Records to use: Begin
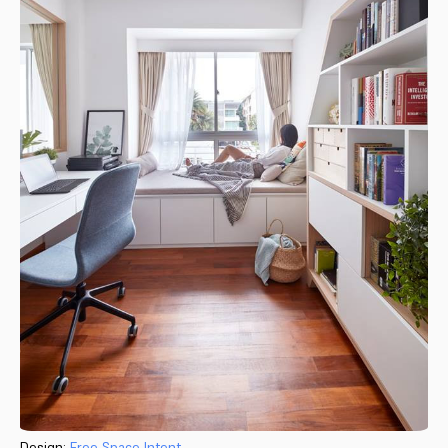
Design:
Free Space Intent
Records to use: End
Records to use: Begin
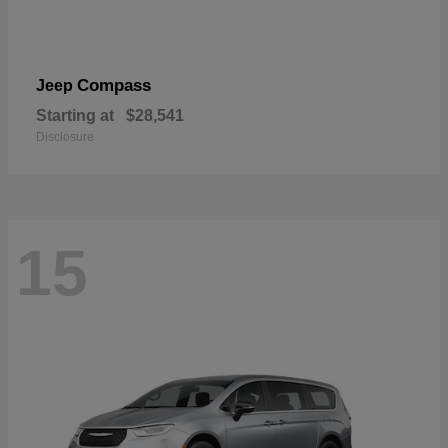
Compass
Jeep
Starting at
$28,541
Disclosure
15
Records to use: End
Records to use: Begin
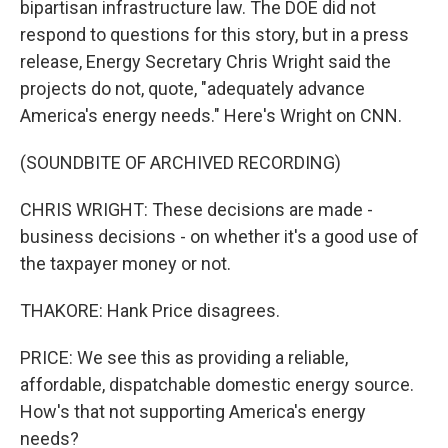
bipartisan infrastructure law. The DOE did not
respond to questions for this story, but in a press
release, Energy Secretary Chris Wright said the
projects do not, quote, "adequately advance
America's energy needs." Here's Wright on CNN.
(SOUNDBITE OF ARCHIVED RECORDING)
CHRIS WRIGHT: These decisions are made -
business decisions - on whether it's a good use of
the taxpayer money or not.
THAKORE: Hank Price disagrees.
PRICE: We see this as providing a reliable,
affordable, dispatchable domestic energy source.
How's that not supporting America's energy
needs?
Records to use: End
What you should do: In the material above, find every line that has the string "needs" and pull those lines out.

Result for this task:
America's energy needs." Here's Wright on CNN.
needs?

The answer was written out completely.